§ Your assignment: Start to finish, write out the entries exactly, leaving the pictures aside.
Extracted entries section start
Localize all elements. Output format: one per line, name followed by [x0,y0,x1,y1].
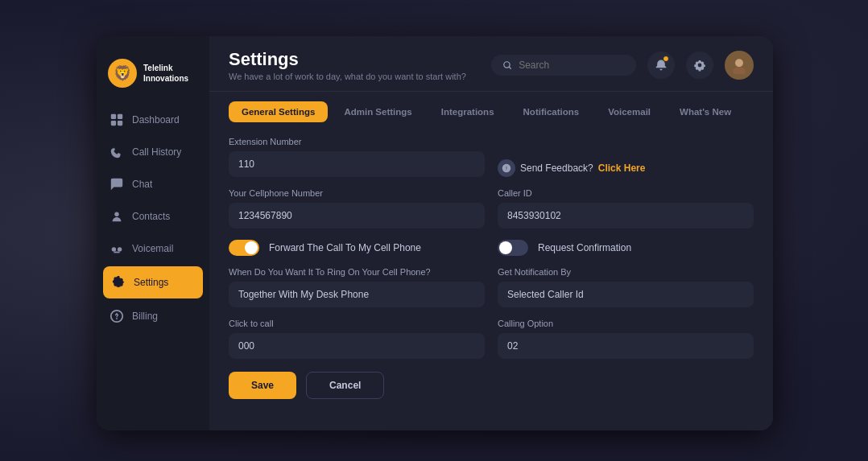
billing-icon [110,309,124,323]
page-title: Settings [229,49,466,70]
svg-rect-7 [114,252,119,253]
forward-label: Forward The Call To My Cell Phone [269,242,421,253]
extension-number-group: Extension Number [229,137,485,177]
header-left: Settings We have a lot of work to day, w… [229,49,466,81]
header: Settings We have a lot of work to day, w… [209,36,773,92]
notification-input[interactable] [498,282,754,307]
settings-icon [111,275,126,290]
forward-toggle[interactable] [229,240,259,256]
notification-label: Get Notification By [498,267,754,277]
logo: 🦁 Telelink Innovations [97,52,209,104]
main-content: Settings We have a lot of work to day, w… [209,36,773,430]
tabs-bar: General Settings Admin Settings Integrat… [209,92,773,122]
calling-option-group: Calling Option [498,319,754,359]
ring-label: When Do You Want It To Ring On Your Cell… [229,267,485,277]
notification-dot [663,56,669,62]
phone-icon [110,145,124,159]
sidebar-item-call-history[interactable]: Call History [97,136,209,168]
svg-point-5 [112,247,116,251]
user-avatar[interactable] [725,51,754,80]
contacts-icon [110,209,124,224]
tab-integrations[interactable]: Integrations [428,101,507,122]
notifications-button[interactable] [647,51,675,79]
calling-option-label: Calling Option [498,319,754,328]
chat-icon [110,177,124,191]
sidebar-item-settings[interactable]: Settings [103,266,203,298]
request-toggle[interactable] [498,240,528,256]
click-to-call-input[interactable] [229,333,485,359]
svg-rect-0 [111,114,116,119]
form-row-4: When Do You Want It To Ring On Your Cell… [229,267,754,307]
svg-point-6 [118,247,122,251]
click-to-call-label: Click to call [229,319,485,328]
click-to-call-group: Click to call [229,319,485,359]
sidebar-item-voicemail[interactable]: Voicemail [97,233,209,265]
caller-id-label: Caller ID [498,188,754,198]
svg-point-4 [114,212,118,216]
svg-rect-3 [118,121,122,126]
ring-group: When Do You Want It To Ring On Your Cell… [229,267,485,307]
sidebar-item-billing[interactable]: Billing [97,300,209,332]
sidebar-item-contacts[interactable]: Contacts [97,200,209,233]
cancel-button[interactable]: Cancel [306,372,384,399]
extension-number-input[interactable] [229,151,485,177]
svg-rect-1 [118,114,122,119]
tab-whats-new[interactable]: What's New [667,101,744,122]
forward-toggle-group: Forward The Call To My Cell Phone [229,240,485,256]
form-row-2: Your Cellphone Number Caller ID [229,188,754,228]
feedback-text: Send Feedback? [520,163,593,174]
settings-body: Extension Number Send Feedback? Click He… [209,122,773,430]
tab-voicemail[interactable]: Voicemail [595,101,663,122]
search-icon [502,60,512,71]
caller-id-group: Caller ID [498,188,754,228]
sidebar-label-call-history: Call History [132,146,181,158]
form-row-5: Click to call Calling Option [229,319,754,359]
gear-button[interactable] [686,51,713,79]
header-right [491,51,754,80]
tab-notifications[interactable]: Notifications [510,101,593,122]
voicemail-icon [110,241,124,256]
sidebar-label-voicemail: Voicemail [132,243,173,254]
cellphone-group: Your Cellphone Number [229,188,485,228]
sidebar-label-settings: Settings [134,277,168,288]
form-row-1: Extension Number Send Feedback? Click He… [229,137,754,177]
feedback-link[interactable]: Click Here [598,163,646,174]
feedback-group: Send Feedback? Click Here [498,137,754,177]
request-toggle-group: Request Confirmation [498,240,754,256]
toggle-row: Forward The Call To My Cell Phone Reques… [229,240,754,256]
action-row: Save Cancel [229,372,754,399]
sidebar-label-billing: Billing [132,311,158,322]
logo-icon: 🦁 [108,59,137,88]
caller-id-input[interactable] [498,203,754,228]
tab-admin-settings[interactable]: Admin Settings [331,101,424,122]
feedback-icon [498,159,515,177]
avatar-icon [730,56,748,74]
ring-input[interactable] [229,282,485,307]
sidebar-item-chat[interactable]: Chat [97,168,209,200]
cellphone-label: Your Cellphone Number [229,188,485,198]
svg-point-10 [735,59,743,67]
save-button[interactable]: Save [229,372,296,399]
sidebar-label-chat: Chat [132,179,152,190]
tab-general-settings[interactable]: General Settings [229,101,328,122]
sidebar-label-dashboard: Dashboard [132,114,180,126]
notification-group: Get Notification By [498,267,754,307]
cellphone-input[interactable] [229,203,485,228]
sidebar: 🦁 Telelink Innovations Dashboard Call Hi… [97,36,209,430]
search-input[interactable] [519,60,625,71]
sidebar-label-contacts: Contacts [132,211,170,222]
logo-text: Telelink Innovations [143,63,188,84]
sidebar-item-dashboard[interactable]: Dashboard [97,104,209,136]
extension-number-label: Extension Number [229,137,485,146]
message-circle-icon [502,163,511,173]
gear-icon [693,59,706,72]
grid-icon [110,113,124,127]
calling-option-input[interactable] [498,333,754,359]
svg-point-11 [733,67,745,74]
request-label: Request Confirmation [538,242,631,253]
app-container: 🦁 Telelink Innovations Dashboard Call Hi… [97,36,773,430]
svg-rect-2 [111,121,116,126]
search-box[interactable] [491,55,636,76]
page-subtitle: We have a lot of work to day, what do yo… [229,72,466,81]
feedback-row: Send Feedback? Click Here [498,159,754,177]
Extracted entries section end
§ Response area:
Localize all elements. Output format: one per line, name followed by [x0,y0,x1,y1].
billing-icon [110,309,124,323]
page-title: Settings [229,49,466,70]
svg-rect-7 [114,252,119,253]
forward-label: Forward The Call To My Cell Phone [269,242,421,253]
extension-number-group: Extension Number [229,137,485,177]
header-left: Settings We have a lot of work to day, w… [229,49,466,81]
header: Settings We have a lot of work to day, w… [209,36,773,92]
notification-input[interactable] [498,282,754,307]
settings-icon [111,275,126,290]
forward-toggle[interactable] [229,240,259,256]
notification-label: Get Notification By [498,267,754,277]
logo: 🦁 Telelink Innovations [97,52,209,104]
main-content: Settings We have a lot of work to day, w… [209,36,773,430]
tabs-bar: General Settings Admin Settings Integrat… [209,92,773,122]
calling-option-group: Calling Option [498,319,754,359]
ring-label: When Do You Want It To Ring On Your Cell… [229,267,485,277]
notification-dot [663,56,669,62]
phone-icon [110,145,124,159]
sidebar-item-call-history[interactable]: Call History [97,136,209,168]
svg-point-5 [112,247,116,251]
user-avatar[interactable] [725,51,754,80]
contacts-icon [110,209,124,224]
tab-integrations[interactable]: Integrations [428,101,507,122]
notifications-button[interactable] [647,51,675,79]
calling-option-label: Calling Option [498,319,754,328]
chat-icon [110,177,124,191]
sidebar-item-settings[interactable]: Settings [103,266,203,298]
request-toggle[interactable] [498,240,528,256]
click-to-call-input[interactable] [229,333,485,359]
svg-rect-0 [111,114,116,119]
form-row-4: When Do You Want It To Ring On Your Cell… [229,267,754,307]
svg-point-6 [118,247,122,251]
click-to-call-label: Click to call [229,319,485,328]
click-to-call-group: Click to call [229,319,485,359]
sidebar-item-voicemail[interactable]: Voicemail [97,233,209,265]
caller-id-label: Caller ID [498,188,754,198]
svg-point-4 [114,212,118,216]
svg-rect-3 [118,121,122,126]
ring-group: When Do You Want It To Ring On Your Cell… [229,267,485,307]
sidebar-item-billing[interactable]: Billing [97,300,209,332]
sidebar-item-contacts[interactable]: Contacts [97,200,209,233]
cancel-button[interactable]: Cancel [306,372,384,399]
extension-number-input[interactable] [229,151,485,177]
svg-rect-1 [118,114,122,119]
tab-whats-new[interactable]: What's New [667,101,744,122]
forward-toggle-group: Forward The Call To My Cell Phone [229,240,485,256]
form-row-2: Your Cellphone Number Caller ID [229,188,754,228]
feedback-text: Send Feedback? [520,163,593,174]
settings-body: Extension Number Send Feedback? Click He… [209,122,773,430]
tab-voicemail[interactable]: Voicemail [595,101,663,122]
search-icon [502,60,512,71]
caller-id-group: Caller ID [498,188,754,228]
sidebar-label-call-history: Call History [132,146,181,158]
form-row-5: Click to call Calling Option [229,319,754,359]
gear-button[interactable] [686,51,713,79]
header-right [491,51,754,80]
tab-notifications[interactable]: Notifications [510,101,593,122]
voicemail-icon [110,241,124,256]
sidebar-label-voicemail: Voicemail [132,243,173,254]
cellphone-group: Your Cellphone Number [229,188,485,228]
sidebar-label-settings: Settings [134,277,168,288]
form-row-1: Extension Number Send Feedback? Click He… [229,137,754,177]
feedback-link[interactable]: Click Here [598,163,646,174]
feedback-group: Send Feedback? Click Here [498,137,754,177]
request-toggle-group: Request Confirmation [498,240,754,256]
toggle-row: Forward The Call To My Cell Phone Reques… [229,240,754,256]
action-row: Save Cancel [229,372,754,399]
sidebar-label-billing: Billing [132,311,158,322]
logo-icon: 🦁 [108,59,137,88]
caller-id-input[interactable] [498,203,754,228]
tab-admin-settings[interactable]: Admin Settings [331,101,424,122]
feedback-icon [498,159,515,177]
avatar-icon [730,56,748,74]
ring-input[interactable] [229,282,485,307]
sidebar-item-chat[interactable]: Chat [97,168,209,200]
cellphone-label: Your Cellphone Number [229,188,485,198]
svg-point-10 [735,59,743,67]
save-button[interactable]: Save [229,372,296,399]
sidebar-label-chat: Chat [132,179,152,190]
tab-general-settings[interactable]: General Settings [229,101,328,122]
sidebar-label-dashboard: Dashboard [132,114,180,126]
notification-group: Get Notification By [498,267,754,307]
cellphone-input[interactable] [229,203,485,228]
sidebar: 🦁 Telelink Innovations Dashboard Call Hi… [97,36,209,430]
search-input[interactable] [519,60,625,71]
sidebar-label-contacts: Contacts [132,211,170,222]
logo-text: Telelink Innovations [143,63,188,84]
sidebar-item-dashboard[interactable]: Dashboard [97,104,209,136]
extension-number-label: Extension Number [229,137,485,146]
message-circle-icon [502,163,511,173]
gear-icon [693,59,706,72]
grid-icon [110,113,124,127]
calling-option-input[interactable] [498,333,754,359]
svg-point-11 [733,67,745,74]
request-label: Request Confirmation [538,242,631,253]
app-container: 🦁 Telelink Innovations Dashboard Call Hi… [97,36,773,430]
svg-rect-2 [111,121,116,126]
search-box[interactable] [491,55,636,76]
page-subtitle: We have a lot of work to day, what do yo… [229,72,466,81]
feedback-row: Send Feedback? Click Here [498,159,754,177]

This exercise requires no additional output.